Again, this sequence must have remained in the movie until fairly late in production, since hints of it were all over Force Awakens merchandising and marketing materials, from publicity shots of Kylo Ren posing with Snowtroopers to Hasbro snowspeeder toys. If the snowspeeder chase doesn’t make an appearance on The Force Awakens‘ home release, we’d be more than a little surprised.
Rey’s farewell to Leia
Some of the most effective scenes in The Force Awakens unfolded without a word of dialogue, not least Rey’s introduction as a scavenger on Jakku and the grand finale, in which Rey said farewell to her newfound friends and headed off in the Millennium Falcon to find Luke Skywalker.
Abrams’ visual approach did, however, leave one or two things unsaid as the final credits rolled. Why did Rey go to find Luke and not his sister, Leia? Did Chewbacca mind that Rey was his new co-pilot after years of sharing the Falcon with Han?
The novelisation doesn’t exactly spell things out, but it suggests that there was a more verbose version of the script where Leia and Chewbacca, in their own way, give Rey their respective blessings before she goes off to meet Luke.
“This is how it has to be,” Rey tells Leia just before she steps aboard the Falcon. “This is how it should be.”
“I know it, too”, Leia replies. “May the Force be with you.”

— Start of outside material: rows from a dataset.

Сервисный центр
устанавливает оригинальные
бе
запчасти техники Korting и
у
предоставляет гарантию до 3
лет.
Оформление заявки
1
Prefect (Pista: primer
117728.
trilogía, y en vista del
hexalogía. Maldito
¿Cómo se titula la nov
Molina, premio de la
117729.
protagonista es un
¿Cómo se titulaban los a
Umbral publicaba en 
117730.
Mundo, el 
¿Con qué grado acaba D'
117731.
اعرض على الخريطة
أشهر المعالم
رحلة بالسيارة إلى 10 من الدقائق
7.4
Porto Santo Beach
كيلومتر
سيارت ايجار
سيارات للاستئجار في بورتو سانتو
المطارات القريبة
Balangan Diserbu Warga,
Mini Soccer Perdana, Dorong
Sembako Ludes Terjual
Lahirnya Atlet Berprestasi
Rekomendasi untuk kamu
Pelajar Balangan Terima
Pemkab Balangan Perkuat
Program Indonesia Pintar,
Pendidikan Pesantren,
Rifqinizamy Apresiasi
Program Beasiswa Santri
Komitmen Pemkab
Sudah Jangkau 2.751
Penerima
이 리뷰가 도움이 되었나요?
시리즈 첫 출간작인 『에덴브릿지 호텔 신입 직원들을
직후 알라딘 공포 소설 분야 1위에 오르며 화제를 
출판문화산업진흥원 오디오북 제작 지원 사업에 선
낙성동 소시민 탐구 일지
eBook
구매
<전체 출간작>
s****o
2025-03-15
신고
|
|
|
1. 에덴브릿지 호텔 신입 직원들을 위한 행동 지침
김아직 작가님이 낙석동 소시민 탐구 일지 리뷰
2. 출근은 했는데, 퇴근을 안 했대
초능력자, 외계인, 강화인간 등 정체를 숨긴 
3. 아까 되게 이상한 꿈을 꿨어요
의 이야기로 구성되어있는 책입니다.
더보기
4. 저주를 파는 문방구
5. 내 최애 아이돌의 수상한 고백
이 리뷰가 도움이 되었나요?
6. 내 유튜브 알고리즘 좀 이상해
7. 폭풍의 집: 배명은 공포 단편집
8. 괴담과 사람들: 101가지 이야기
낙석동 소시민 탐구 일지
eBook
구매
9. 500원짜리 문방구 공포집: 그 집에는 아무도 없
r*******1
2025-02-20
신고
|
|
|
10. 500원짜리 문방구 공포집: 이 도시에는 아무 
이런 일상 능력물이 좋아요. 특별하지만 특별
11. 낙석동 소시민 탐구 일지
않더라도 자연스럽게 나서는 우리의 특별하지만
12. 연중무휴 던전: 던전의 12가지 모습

On the Millennium Falcon, Rey asks Chewbacca whether he’s sure she can sit in the pilot’s chair. With a growl and a friendly, welcoming paw, the Wookiee give his assent: Rey is officially the Falcon’s new co-pilot.
Of course, these are only the scenes that we know about from comparing the book and other accounts to the movie. There are other bits and pieces we might see, too, such as the long-rumoured lightsaber scene that would have opened the movie, but was replaced by a Star Destroyer eclipsing Jakku at some point in the production.
Plus, there’s a late scene that reportedly sees Kylo Ren briefly climb aboard the Millennium Falcon and reflect on his estranged father. Who knows what else was filmed but never included in the final cut? At present, only Abrams and his fellow filmmakers. Here’s hoping we see at least some of these trimmed sequences soon.
The Star Wars: The Force Awakens novelization is out now.